Railway•2y ago

Diagnosing sporadic timeout

What's the best way to diagnose sporadic worker timeout? Probably 1 out of every 20 requests times out - and there's no clear patterns on the cause. Re-running the same request subsequently usually works fine - so it doesn't look like an edge case breaking issue.

114 Replies

Percy•2y ago

Project ID: N/A

DMOP•2y ago

fe275cf6-71f5-416b-935f-a5acd5e181fb At a glance, this maps really clearly to traffic volume. More users = more incidents of time out

Brody•2y ago

gunicorn?

DMOP•2y ago

Yessir

Brody•2y ago

this article is a great resource for the issue i think you are running into https://medium.com/building-the-system/gunicorn-3-means-of-concurrency-efbb547674b7 you will also want to upgrade to the dev plan to follow along with that artical but either way, take your time and read through that whole article before you make any changes

DMOP•2y ago

Appreciate it. @Brody digested the article and upgraded to the dev plan. Mind if I run my proposed solution past you?

Brody•2y ago

absolutely, hit me

DMOP•2y ago

- My app is I/O bounded (e.g. majority of the bottlenecks are waiting for OpenAI + Azure API requests to come back) - I often have a high number of concurrent users - Therefore I should increase the number of workers - Since the formula for workers is (2*CPU)+1 and I now have 8 CPU, the appropriate number of workers is 15 - I can do that by updating my procfile to web: gunicorn --timeout=600 --workers=15 app:app

Brody•2y ago

i was thinking you could use the gevent worker class maybe web: gunicorn --worker-class=gevent --worker-connections=100 --workers=15 app:app

DMOP•2y ago

Feeling a bit dumb - but would the fact that I have multiple parallel requests which each take lots of time - imply that I need parallelism rather than concurrency?

Brody•2y ago

workers are for parallelism

DMOP•2y ago

Laying it out: - Each request is strictly linear.

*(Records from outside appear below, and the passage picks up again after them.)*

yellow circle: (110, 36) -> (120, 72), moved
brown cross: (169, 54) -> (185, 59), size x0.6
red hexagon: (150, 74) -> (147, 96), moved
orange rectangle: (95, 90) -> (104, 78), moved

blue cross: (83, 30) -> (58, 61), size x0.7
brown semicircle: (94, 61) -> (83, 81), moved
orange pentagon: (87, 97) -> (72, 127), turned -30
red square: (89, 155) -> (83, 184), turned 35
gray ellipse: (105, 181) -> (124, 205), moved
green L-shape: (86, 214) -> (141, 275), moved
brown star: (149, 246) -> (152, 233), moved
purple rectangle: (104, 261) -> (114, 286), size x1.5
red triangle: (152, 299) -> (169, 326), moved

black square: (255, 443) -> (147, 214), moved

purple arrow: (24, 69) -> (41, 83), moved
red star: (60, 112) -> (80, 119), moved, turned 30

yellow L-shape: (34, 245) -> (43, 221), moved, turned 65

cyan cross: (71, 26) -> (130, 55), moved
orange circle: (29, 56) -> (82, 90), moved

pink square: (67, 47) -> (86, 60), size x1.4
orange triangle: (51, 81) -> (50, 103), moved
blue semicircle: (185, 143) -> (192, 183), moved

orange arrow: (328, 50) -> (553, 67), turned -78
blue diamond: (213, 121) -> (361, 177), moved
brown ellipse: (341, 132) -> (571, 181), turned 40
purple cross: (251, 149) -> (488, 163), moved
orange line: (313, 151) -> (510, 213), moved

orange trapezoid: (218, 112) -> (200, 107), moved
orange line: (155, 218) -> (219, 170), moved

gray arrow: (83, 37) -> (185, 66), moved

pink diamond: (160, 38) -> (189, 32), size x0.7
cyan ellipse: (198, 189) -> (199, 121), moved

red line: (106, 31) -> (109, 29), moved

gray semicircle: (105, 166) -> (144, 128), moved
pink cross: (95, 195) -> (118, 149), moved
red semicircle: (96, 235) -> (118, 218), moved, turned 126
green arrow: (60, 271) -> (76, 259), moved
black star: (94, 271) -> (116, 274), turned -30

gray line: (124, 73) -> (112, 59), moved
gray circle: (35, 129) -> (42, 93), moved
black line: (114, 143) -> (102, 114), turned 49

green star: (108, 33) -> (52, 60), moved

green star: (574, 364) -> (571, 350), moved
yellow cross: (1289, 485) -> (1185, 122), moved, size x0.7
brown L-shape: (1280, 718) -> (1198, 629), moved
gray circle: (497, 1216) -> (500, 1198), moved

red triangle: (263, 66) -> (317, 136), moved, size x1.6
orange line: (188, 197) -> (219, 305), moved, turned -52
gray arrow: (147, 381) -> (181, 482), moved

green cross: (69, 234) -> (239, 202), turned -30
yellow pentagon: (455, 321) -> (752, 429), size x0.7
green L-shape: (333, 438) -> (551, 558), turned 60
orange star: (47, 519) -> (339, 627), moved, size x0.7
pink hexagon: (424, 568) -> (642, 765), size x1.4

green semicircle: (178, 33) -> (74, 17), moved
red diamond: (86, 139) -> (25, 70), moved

And most of it is waiting for APIs to reply - At any point, I'll have a bunch of requests running (since each can take up to 15 seconds) - Therefore I want parallelism rather than concurrency

Brody•2y ago

correct so try my proposed start command

DMOP•2y ago

cool

Brody•2y ago

(you will need to add gevent to your requirements.txt file) also you talk about having a high number of users so its starting to sound like you might need to be on the teams plan, not for extra memory or cpu, but because it seems like you are hosting a commercial product on railway

DMOP•2y ago

ah - i was not aware the dev plan didn't work for commercial products

Brody•2y ago

dev plan is for hobby use cases

DMOP•2y ago

Happy to upgrade. It's arguably somewhere between hobby and a real product, but it does have about $300 worth of paid users.

Brody•2y ago

then that would for sure require you to be on the teams plan https://docs.railway.app/reference/plans#developer-plan-offering

The Developer Plan is meant for serious hobbyist use-cases. We do urge companies to upgrade to the Teams plan for a commercial license to use Railway.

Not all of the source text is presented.